REQUIRED WORK - Line by line, please look for the word "restaurants" in the following records, then copy each line you find it in.

★ ★ ★ ★ ★ ★ ★

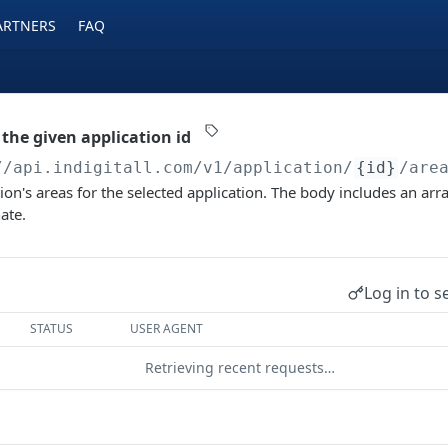
ARTNERS
FAQ
 the given application id
//api.indigitall.com/v1
/application/
{id}
/are
ion's areas for the selected application. The body includes an arra
ate.
Log in to s
STATUS
USER AGENT
Retrieving recent requests…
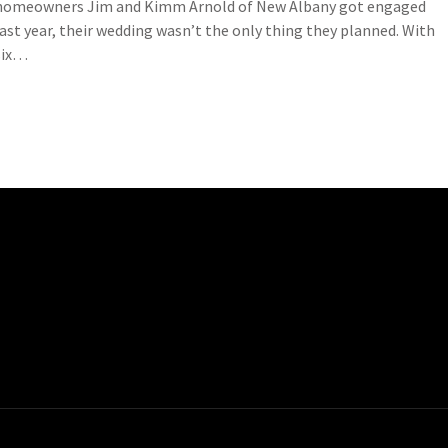
homeowners Jim and Kimm Arnold of New Albany got engaged
last year, their wedding wasn’t the only thing they planned. With
six…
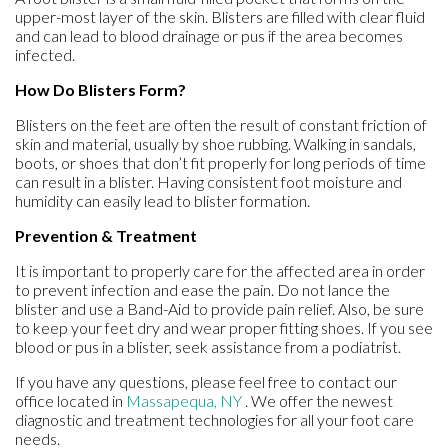
upper-most layer of the skin. Blisters are filled with clear fluid
and can lead to blood drainage or pus if the area becomes
infected.
How Do Blisters Form?
Blisters on the feet are often the result of constant friction of
skin and material, usually by shoe rubbing. Walking in sandals,
boots, or shoes that don’t fit properly for long periods of time
can result in a blister. Having consistent foot moisture and
humidity can easily lead to blister formation.
Prevention & Treatment
It is important to properly care for the affected area in order
to prevent infection and ease the pain. Do not lance the
blister and use a Band-Aid to provide pain relief. Also, be sure
to keep your feet dry and wear proper fitting shoes. If you see
blood or pus in a blister, seek assistance from a podiatrist.
If you have any questions, please feel free to contact
our
office
located in
Massapequa, NY
. We offer the newest
diagnostic and treatment technologies for all your foot care
needs.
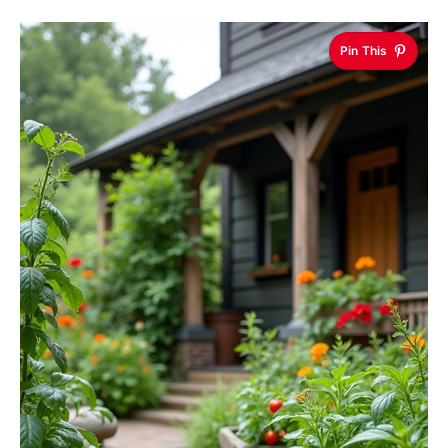
Pin This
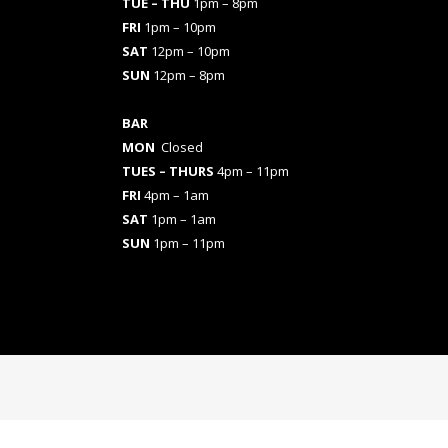
TUE – THU
1pm – 8pm
FRI
1pm – 10pm
SAT
12pm – 10pm
SUN
12pm – 8pm
BAR
MON
Closed
TUES
– THURS
4pm – 11pm
FRI
4pm – 1am
SAT
1pm – 1am
SUN
1pm – 11pm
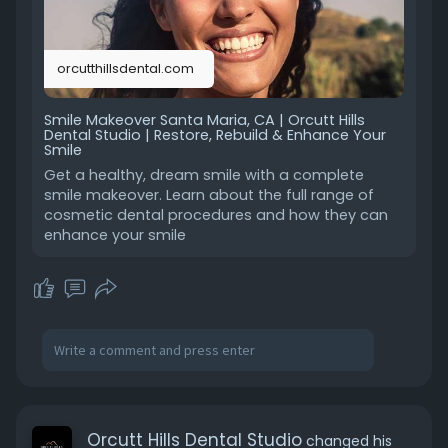
orcutthillsdental.com
Smile Makeover Santa Maria, CA | Orcutt Hills
Dental Studio | Restore, Rebuild & Enhance Your
Smile
Get a healthy, dream smile with a complete
smile makeover. Learn about the full range of
cosmetic dental procedures and how they can
enhance your smile
Orcutt Hills Dental Studio
changed his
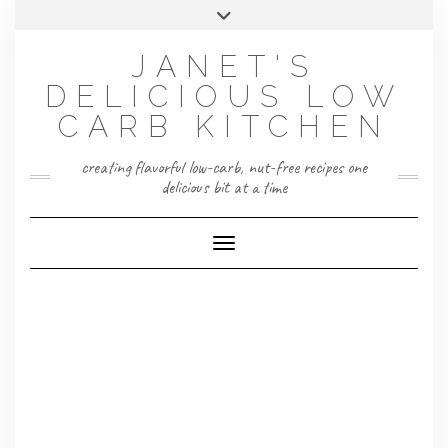
Skip
Toggle
to
header
content
JANET'S
DELICIOUS LOW
CARB KITCHEN
creating flavorful low-carb, nut-free recipes one
delicious bit at a time
Toggle Navigation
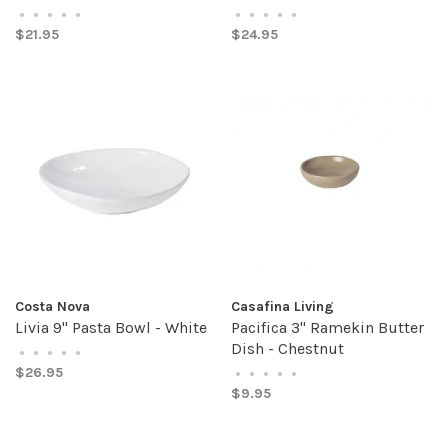
•
•
•
•
•
•
•
•
•
•
$21.95
$24.95
Costa Nova
Casafina Living
Livia 9" Pasta Bowl - White
Pacifica 3" Ramekin Butter
Dish - Chestnut
•
•
•
•
•
$26.95
•
•
•
•
•
$9.95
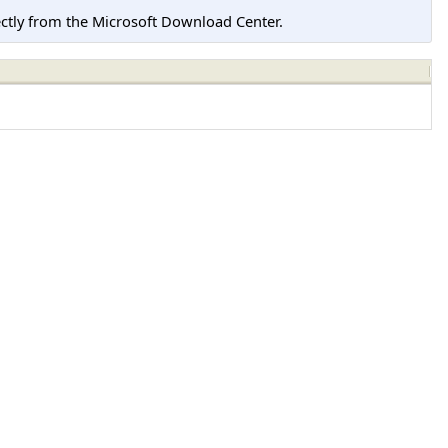
tly from the Microsoft Download Center.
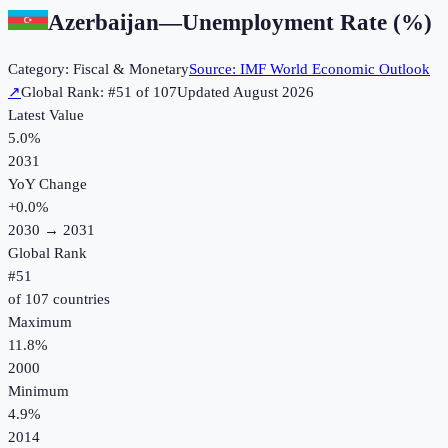
Azerbaijan
—
Unemployment Rate (%)
Category:
Fiscal & Monetary
Source:
IMF World Economic Outlook
↗
Global Rank: #
51
of
107
Updated
August 2026
Latest Value
5.0%
2031
YoY Change
+
0.0
%
2030
→
2031
Global Rank
#
51
of
107
countries
Maximum
11.8%
2000
Minimum
4.9%
2014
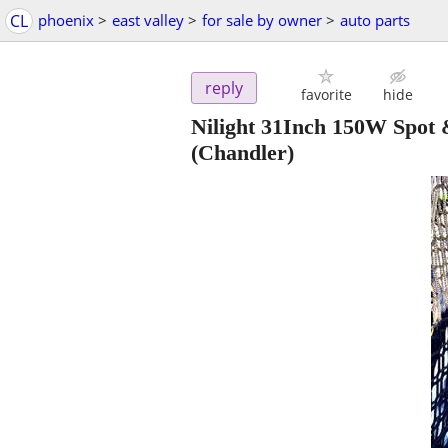
CL
phoenix
>
east valley
>
for sale by owner
>
auto parts
reply
favorite
hide
Nilight 31Inch 150W Spot
(Chandler)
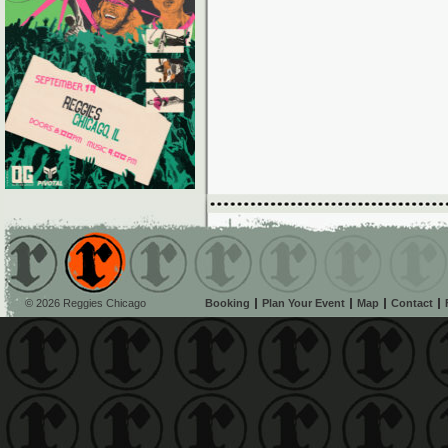
© 2026 Reggies Chicago
Booking
Plan Your Event
Map
Contact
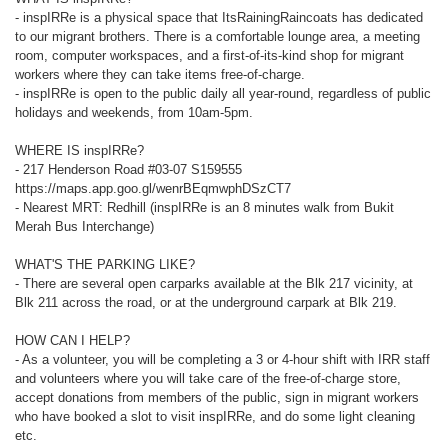
- inspIRRe is a physical space that ItsRainingRaincoats has dedicated
to our migrant brothers. There is a comfortable lounge area, a meeting
room, computer workspaces, and a first-of-its-kind shop for migrant
workers where they can take items free-of-charge.
- inspIRRe is open to the public daily all year-round, regardless of public
holidays and weekends, from 10am-5pm.
WHERE IS inspIRRe?
- 217 Henderson Road #03-07 S159555
https://maps.app.goo.gl/wenrBEqmwphDSzCT7
- Nearest MRT: Redhill (inspIRRe is an 8 minutes walk from Bukit
Merah Bus Interchange)
WHAT'S THE PARKING LIKE?
- There are several open carparks available at the Blk 217 vicinity, at
Blk 211 across the road, or at the underground carpark at Blk 219.
HOW CAN I HELP?
- As a volunteer, you will be completing a 3 or 4-hour shift with IRR staff
and volunteers where you will take care of the free-of-charge store,
accept donations from members of the public, sign in migrant workers
who have booked a slot to visit inspIRRe, and do some light cleaning
etc.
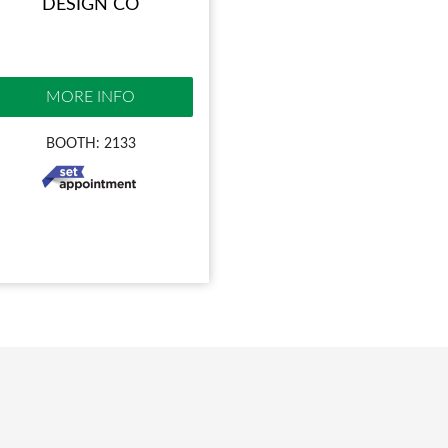
DESIGN CO
MORE INFO
BOOTH: 2133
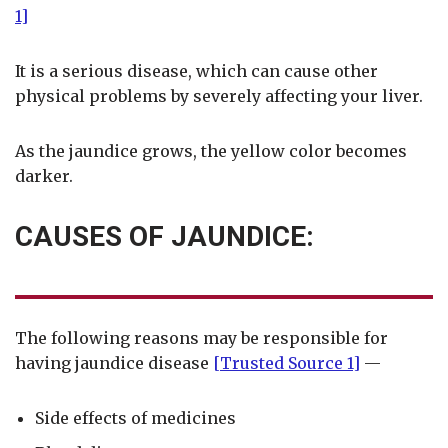
1]
It is a serious disease, which can cause other
physical problems by severely affecting your liver.
As the jaundice grows, the yellow color becomes
darker.
CAUSES OF JAUNDICE:
The following reasons may be responsible for
having jaundice disease
[Trusted Source 1]
—
Side effects of medicines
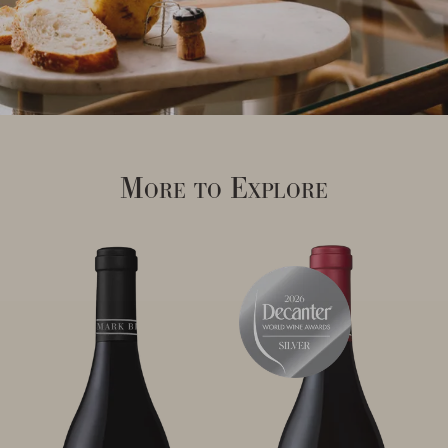
More to Explore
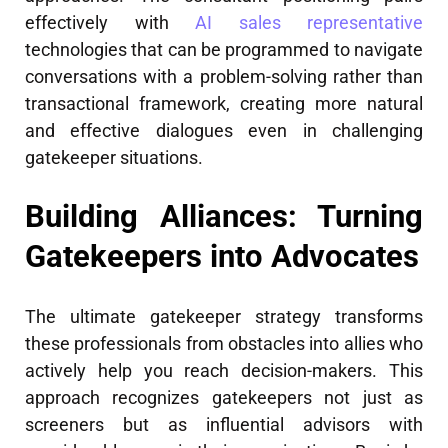
effectively with
AI sales representative
technologies that can be programmed to navigate
conversations with a problem-solving rather than
transactional framework, creating more natural
and effective dialogues even in challenging
gatekeeper situations.
Building Alliances: Turning
Gatekeepers into Advocates
The ultimate gatekeeper strategy transforms
these professionals from obstacles into allies who
actively help you reach decision-makers. This
approach recognizes gatekeepers not just as
screeners but as influential advisors with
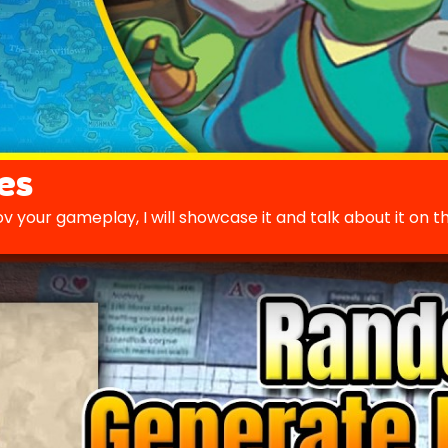
es
v your gameplay, I will showcase it and talk about it on t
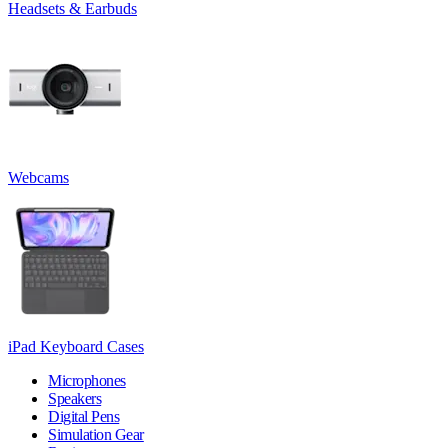
Headsets & Earbuds
Webcams
iPad Keyboard Cases
Microphones
Speakers
Digital Pens
Simulation Gear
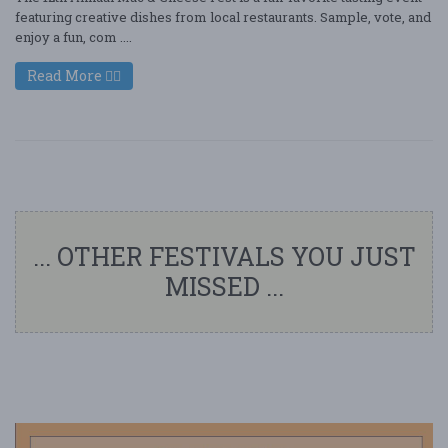
featuring creative dishes from local restaurants. Sample, vote, and
enjoy a fun, com ....
Read More
... OTHER FESTIVALS YOU JUST
MISSED ...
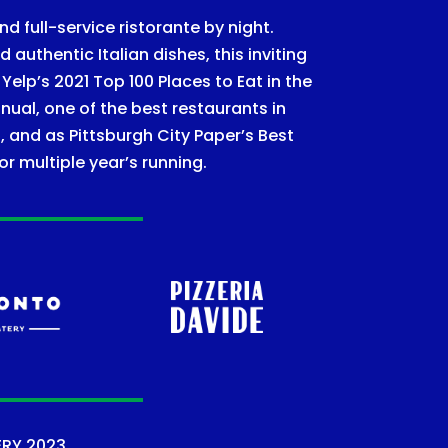
nd full-service ristorante by night.
authentic Italian dishes, this inviting
lp’s 2021 Top 100 Places to Eat in the
nual, one of the best restaurants in
, and as Pittsburgh City Paper’s Best
or multiple year’s running.
ERY
2023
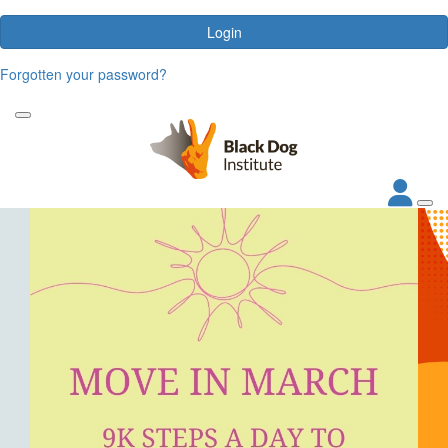
Login
Forgotten your password?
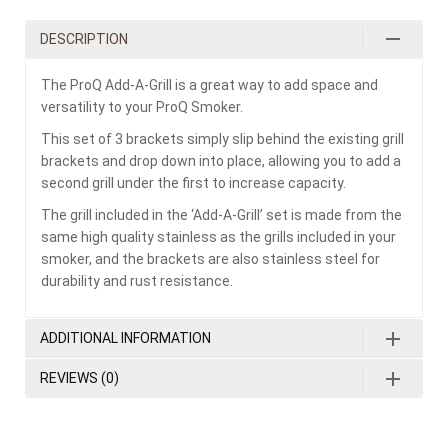
DESCRIPTION
The ProQ Add-A-Grill is a great way to add space and
versatility to your ProQ Smoker.
This set of 3 brackets simply slip behind the existing grill
brackets and drop down into place, allowing you to add a
second grill under the first to increase capacity.
The grill included in the ‘Add-A-Grill’ set is made from the
same high quality stainless as the grills included in your
smoker, and the brackets are also stainless steel for
durability and rust resistance.
ADDITIONAL INFORMATION
REVIEWS (0)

★ ★ ★ ★ ★ ★ ★

EXPECTED OUTPUT -
featuring creative dishes from local restaurants. Sample, vote, and
nual, one of the best restaurants in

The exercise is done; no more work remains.